Segment Open

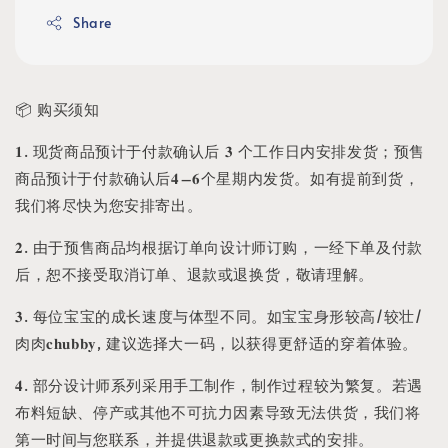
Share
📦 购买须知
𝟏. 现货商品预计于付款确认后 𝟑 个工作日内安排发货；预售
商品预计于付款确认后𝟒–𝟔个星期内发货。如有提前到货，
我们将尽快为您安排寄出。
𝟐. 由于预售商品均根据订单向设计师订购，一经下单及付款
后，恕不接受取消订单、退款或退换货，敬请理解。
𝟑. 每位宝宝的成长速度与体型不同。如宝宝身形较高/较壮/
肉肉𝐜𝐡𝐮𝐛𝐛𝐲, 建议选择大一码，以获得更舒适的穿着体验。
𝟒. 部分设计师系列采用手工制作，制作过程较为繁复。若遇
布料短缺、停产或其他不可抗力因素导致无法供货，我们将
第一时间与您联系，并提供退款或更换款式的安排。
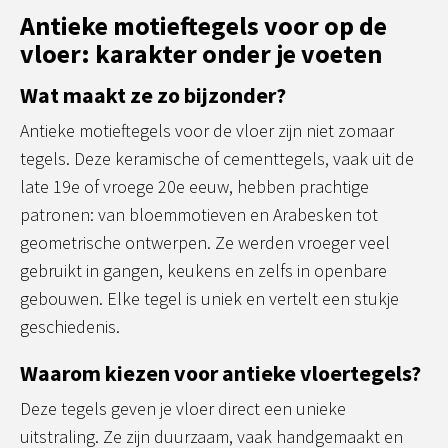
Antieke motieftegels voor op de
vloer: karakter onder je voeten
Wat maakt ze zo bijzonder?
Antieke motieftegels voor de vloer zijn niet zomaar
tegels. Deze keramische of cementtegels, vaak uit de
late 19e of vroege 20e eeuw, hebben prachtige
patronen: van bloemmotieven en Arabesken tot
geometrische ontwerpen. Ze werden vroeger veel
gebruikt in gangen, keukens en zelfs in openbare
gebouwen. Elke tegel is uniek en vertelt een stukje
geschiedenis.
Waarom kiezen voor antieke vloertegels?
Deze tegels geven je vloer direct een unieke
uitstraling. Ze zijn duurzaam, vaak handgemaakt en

Segment Closed
Segment Open

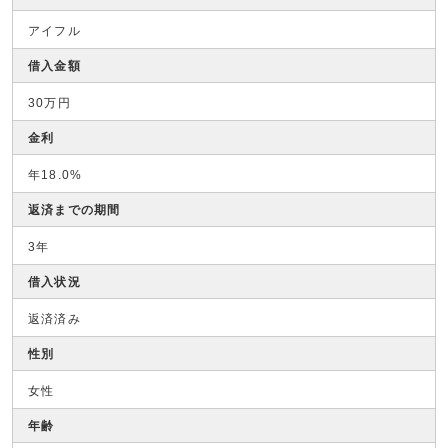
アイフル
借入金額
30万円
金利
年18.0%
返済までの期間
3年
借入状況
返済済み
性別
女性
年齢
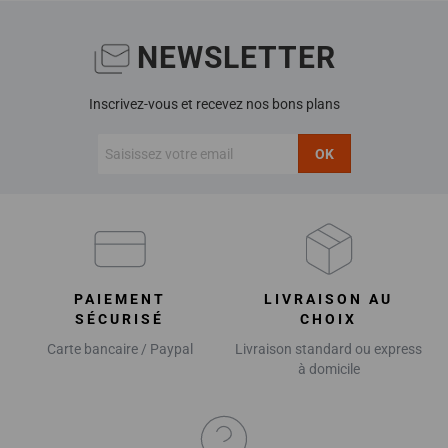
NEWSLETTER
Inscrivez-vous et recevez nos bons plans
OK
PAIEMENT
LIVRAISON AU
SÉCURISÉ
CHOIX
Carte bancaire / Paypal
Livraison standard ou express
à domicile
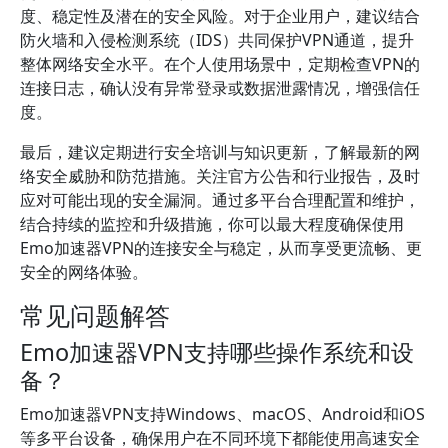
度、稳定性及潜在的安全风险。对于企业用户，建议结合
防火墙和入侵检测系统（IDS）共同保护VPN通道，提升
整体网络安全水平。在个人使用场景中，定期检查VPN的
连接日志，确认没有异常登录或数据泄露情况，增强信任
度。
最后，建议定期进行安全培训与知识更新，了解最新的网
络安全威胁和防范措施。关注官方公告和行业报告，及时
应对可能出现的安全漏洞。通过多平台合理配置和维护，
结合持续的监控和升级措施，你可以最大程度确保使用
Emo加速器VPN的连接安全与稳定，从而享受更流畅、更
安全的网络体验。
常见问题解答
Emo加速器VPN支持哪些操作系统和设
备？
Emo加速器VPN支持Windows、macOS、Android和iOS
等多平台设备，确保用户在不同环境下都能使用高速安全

Segment Closed

* **Instructions to follow**: From the data above, pick out each line containing "voor" and copy it.

* **Reply**:
Antieke motieftegels voor op de
Antieke motieftegels voor de vloer zijn niet zomaar
Waarom kiezen voor antieke vloertegels?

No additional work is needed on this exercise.